Dia 7 de Setembro – recordam-se? – deveria registar «grandes marchas» sobre a
sede e as delegações do Conselho Nacional Eleitoral (CNE), com as quais a Mesa
de Unidade Democrática (MUD) pressionaria nas ruas a divulgação das «condições»
para a realização de um referendo revogatório do mandato do Presidente da
República, Nicolás Maduro.
Dia 14 de Setembro deveria ser o dia da «tomada» de todas as
cidades da Venezuela pela MUD, pelo período de 12 horas, que o governador do
estado de Miranda e candidato presidencial derrotado em 2013, Henrique
Capriles, quis transformar em ocupação por nada menos de 24 horas[1].
O que aconteceu? Quase nada, a despeito de uma entusiasmada
campanha de mobilização assumida pelos Media comprometidos com a oposição e a
direita golpista e apostados na derrota da Revolução Bolivariana, como se não
bastassem as vicissitudes internacionais e os obstáculos estruturais que ainda
não foi possível ultrapassar.
O que aconteceu no dia 7 foi um grande fracasso da MUD. As
suas acções foram de tal modo inexpressivas que a imprensa venezuelana afeiçoada à oposição
(El Nacional e El Universal, por exemplo) teve sérias dificuldades em alimentar a
«onda» nas respectivas edições electrónicas.
«A oposição venezuelana estende os protestos de rua às
províncias», anunciara, horas antes, em título, o «diário global» El
País, cuja implantação na América Latina promete generosos réditos ao grupo Prisa e não é alheia a uma agenda
mediática hostil ao ascenso e êxito de forças progressistas na região.
Contribuindo «jornalisticamente» para a mobilização, o
jornal acrescentava em pós-título: «A Mesa de Unidade Nacional convoca uma nova
jornada de marchas em todo o país depois do êxito da tomada de Caracas». A
bitola, de resto muito forçada, estava marcada: era forçoso superar o «êxito».
Ao longo do dia, El
País, que já não disfarça a sua campanha contra a Revolução Bolivariana nem
o apoio ao derrube de Maduro, não difundiu em linha qualquer notícia, pequena
que fosse, sobre o desenvolvimento das «marchas em todo o país». Não tinha
como.
O tema é tratado na edição
do dia: «O chavismo sai à rua em resposta à mobilização da oposição»,
titula, tentando enfatizar uma dimensão que as «marchas» não tiveram.

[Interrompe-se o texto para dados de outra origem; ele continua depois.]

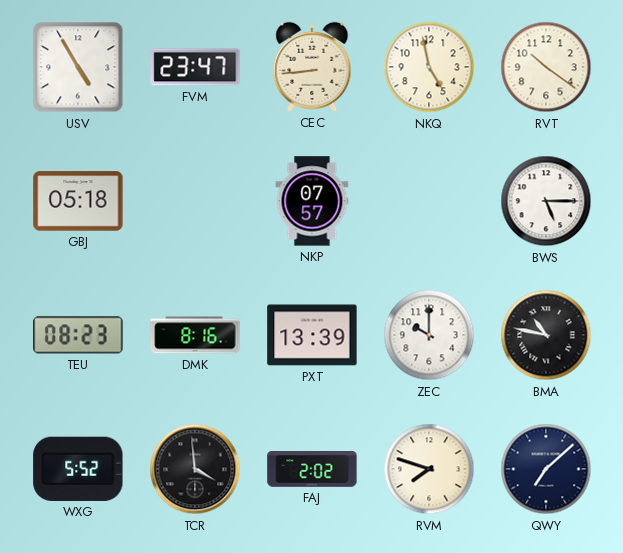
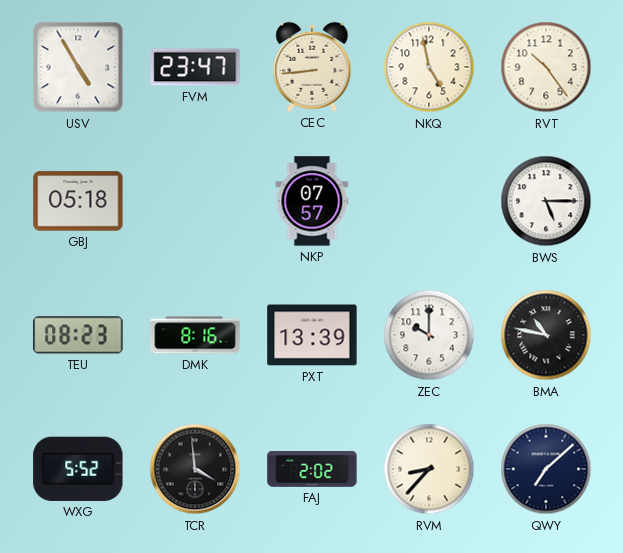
RVT: 10:21 -> 10:24
RVM: 7:48 -> 8:37
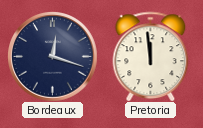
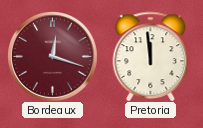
Bordeaux dial: navy -> burgundy
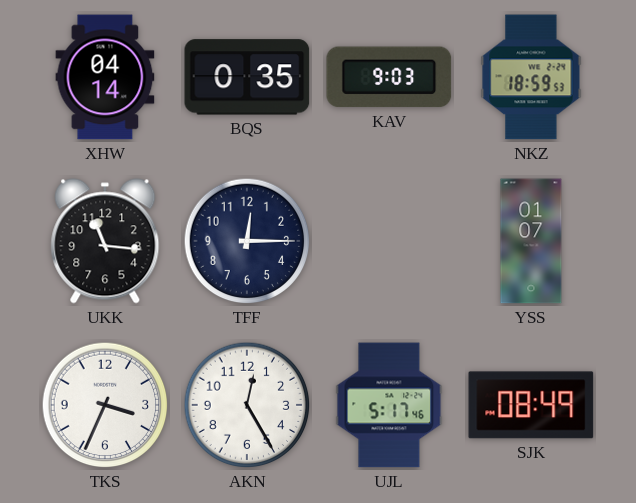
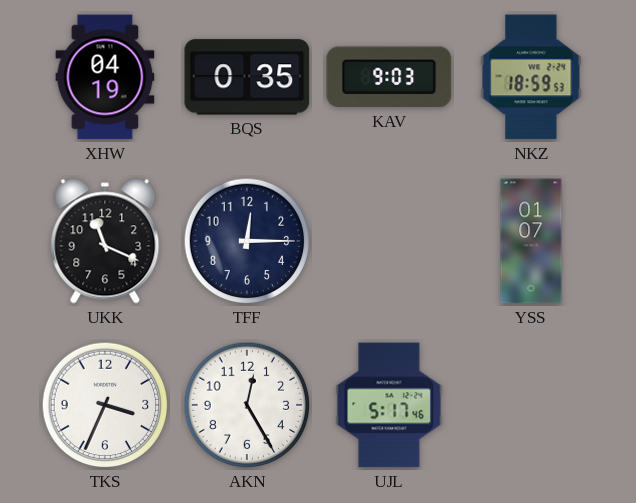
XHW: 04:14 -> 04:19
UKK: 11:16 -> 11:19
SJK: 08:49 -> none
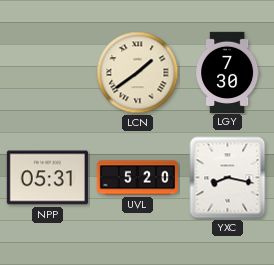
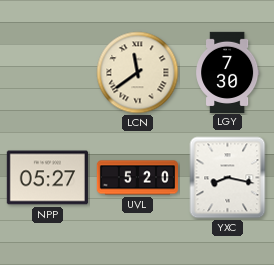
LCN: 1:39 -> 11:39
NPP: 05:31 -> 05:27
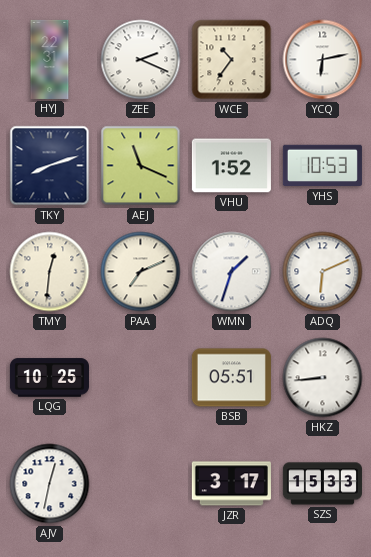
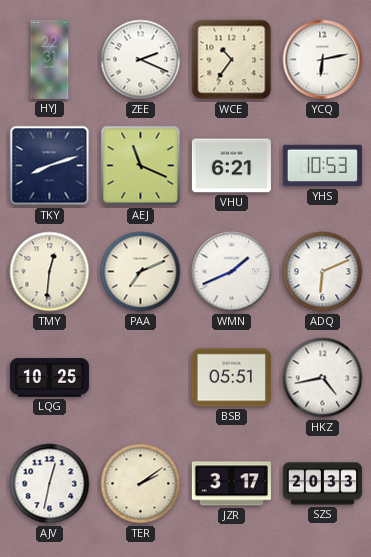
VHU: 1:52 -> 6:21
WMN: 1:33 -> 1:41
HKZ: 8:44 -> 4:43
TER: none -> 2:09
SZS: 15:33 -> 20:33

Habitualmente generoso em cifras para as «mobilizações» da
MUD, El País quantifica a jornada com
a expressão «milhares» – e apenas uma vez no texto, que aliás não contempla uma
nota de reportagem sequer sobre os acontecimentos, incluindo sobre as
concentrações do Grande Pólo Patriótico, apesar de estas serem o «gancho» da
notícia.
Hábil na engenharia de títulos de tese[2], o que El País pretendia era vincar o objectivo
do seu militante ministério editorial aliado da direita venezuelana. O
pós-título diz tudo: «A Mesa de Unidade marchou hoje nas províncias
venezuelanas para insistir com o Conselho Nacional Eleitoral para que agilize o
referendo para revogar Maduro».
El País não está
só na campanha internacional e tem parceiros de peso. Dois dias antes, The Wall Street Journal, cujos
interesses são evidentemente coincidentes com os do capital, fazia um apelo
pungente ao presidente norte-americano para que «não abandone» a Venezuela.

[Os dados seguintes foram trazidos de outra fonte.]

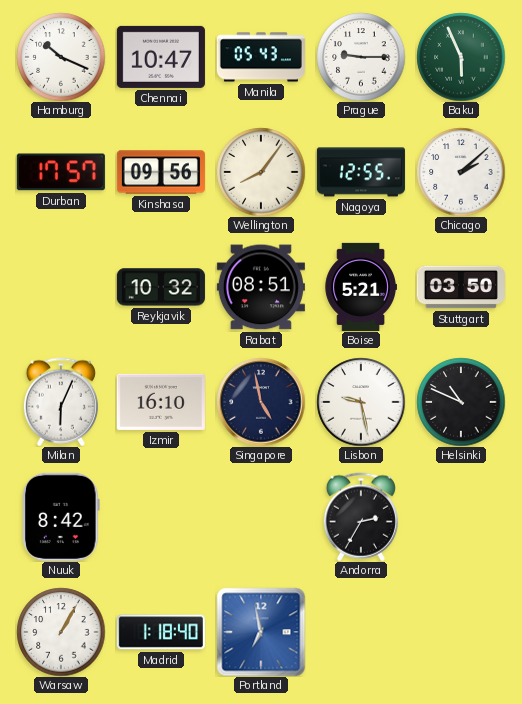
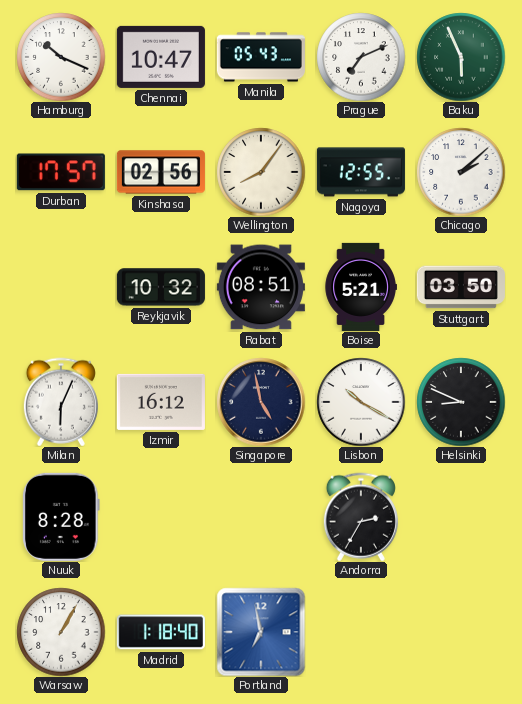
Prague: 9:15 -> 7:11
Kinshasa: 09:56 -> 02:56
Izmir: 16:10 -> 16:12
Lisbon: 9:28 -> 10:20
Helsinki: 10:49 -> 8:49
Nuuk: 8:42 -> 8:28
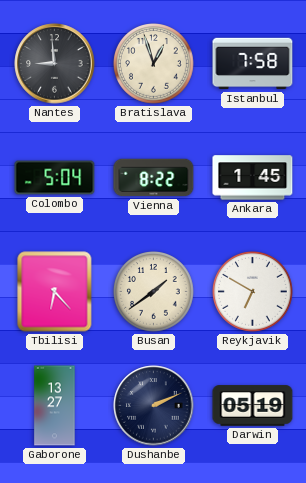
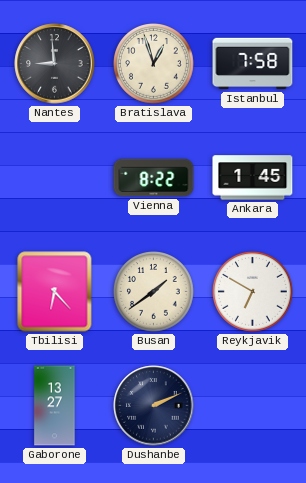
Colombo: 5:04 -> none
Darwin: 05:19 -> none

Sublinhando que um referendo ainda este ano «não se
realizará sem a pressão da comunidade internacional» o editorial do jornal da
praça financeira nova-iorquina justificava a ofensiva, ao aconselhar o
presidente Barack Obama, pois este «poderia conseguir muito mais» do que «a
abertura com Cuba» «se ajudasse a Venezuela antes de (Maduro) concluir o seu
mandato».
Em sucessivas peças sobre o referendo, El País, como a MUD, obstina-se em acusar o CNE de não informar
sobre datas e procedimentos para o referendo, dando cobertura a uma nebulosa
que a direita tanto porfia em adensar.
Sucede que o CNE já publicitou como decorrerá o processo de
referendo, com datas, prazos e procedimentos, tendo fixado desde 24
de Agosto a altura (entre 14 e 16 de Setembro) em que seria definitivamente
anunciado o prazo para a recolha de assinaturas.

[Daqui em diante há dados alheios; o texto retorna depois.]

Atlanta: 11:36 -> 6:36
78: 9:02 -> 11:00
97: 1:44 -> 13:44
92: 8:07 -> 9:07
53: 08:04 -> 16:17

Chegados ao dia da famosa “tomada” de todas as cidades da
Venezuela pela MUD, 14 de Setembro, o que aconteceu? Nada do que se
assemelhasse a uma “tomada” de uma cidade, sequer de um vilório, uma
manifestação, uma concentraçãozinha…
A MUD, que mantinha conservações para o diálogo com o
Governo mas as pretendia
secretas, decidira afinal esperar o anúncio do CNE e adiava a «conquista»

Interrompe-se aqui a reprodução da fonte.